Si je pouvais jouer de la lyre d'Horace,
Je ferais retentir les échos du Parnasse
Des regrets de ce cœur toujours au tien lié.
Je dirais que tu surpasse
Achate et Pirithoüs,
Pylade, Oreste et Nisus.
J'immortaliserais, dans l'ardeur qui m'enflamme,
Les éclatantes vertus
Qui brillaient dans ta belle âme.
Mais, Dieu! je vois le jour, et tu ne le vois plus!

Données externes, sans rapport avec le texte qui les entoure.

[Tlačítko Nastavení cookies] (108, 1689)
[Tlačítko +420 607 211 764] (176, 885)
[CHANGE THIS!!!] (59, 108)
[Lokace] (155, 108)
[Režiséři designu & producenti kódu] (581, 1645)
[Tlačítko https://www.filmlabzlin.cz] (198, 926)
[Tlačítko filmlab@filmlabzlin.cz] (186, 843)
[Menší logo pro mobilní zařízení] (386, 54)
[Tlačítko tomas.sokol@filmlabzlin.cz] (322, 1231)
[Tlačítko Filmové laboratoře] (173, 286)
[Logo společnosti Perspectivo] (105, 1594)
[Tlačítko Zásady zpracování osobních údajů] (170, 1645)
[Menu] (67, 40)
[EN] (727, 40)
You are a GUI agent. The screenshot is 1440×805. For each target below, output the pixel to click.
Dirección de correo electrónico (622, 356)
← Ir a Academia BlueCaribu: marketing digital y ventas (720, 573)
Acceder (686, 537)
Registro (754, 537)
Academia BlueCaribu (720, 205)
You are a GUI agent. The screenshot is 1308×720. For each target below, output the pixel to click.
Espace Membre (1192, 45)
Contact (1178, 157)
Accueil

Il n'est donc que trop vrai, la mort inexorable
Ravit également le vulgaire hébété
Et l'homme le plus aimable.
Elle n'épargne rien, vertu ni dignité;
Sur les rives du Cocyte
Il n'est vice ni mérite;
Ce qui n'est plus n'a qu'été;
J'y vois dans l'égalité
Hector, Achille et Thersite.
Vers ce séjour obscur j'avance promptement,
Mes heures et mes jours volent rapidement;
Ma carrière, au delà de la moitié remplie,
Me présente sa sortie.
Dans peu je te joindrai dans ton noir monument;
Là, dans cet asile sombre,
Je veux m'unir à ton ombre
Et la chérir constamment.
Tandis que le destin m'arrête dans ce monde,
Plein de ma douleur profonde,
Portant au fond du cœur l'empreinte de tes traits,
Nul bonheur ne pourra diminuer ma plainte.
<95>Sous tes funèbres cyprès,
J'irai sur ta cendre éteinte
Renouveler mes regrets,
Mon désespoir, mes alarmes,
Te vouer ces soupirs pour moi si pleins de charmes,
Mes tendres vers et mes pleurs,
Et joncher ton tombeau des myrtes et des fleurs
Qu'auront arrosés mes larmes.
Qu'heureux est le mortel qui peut d'un front serein
Voir de l'affreux trépas les cruelles approches,
Et qui subit son destin
Sans terreur et sans reproches!
106-a Didier baron de Keyserlingk, surnommé Césarion par Frédéric, mourut à Berlin le 13 août 1745.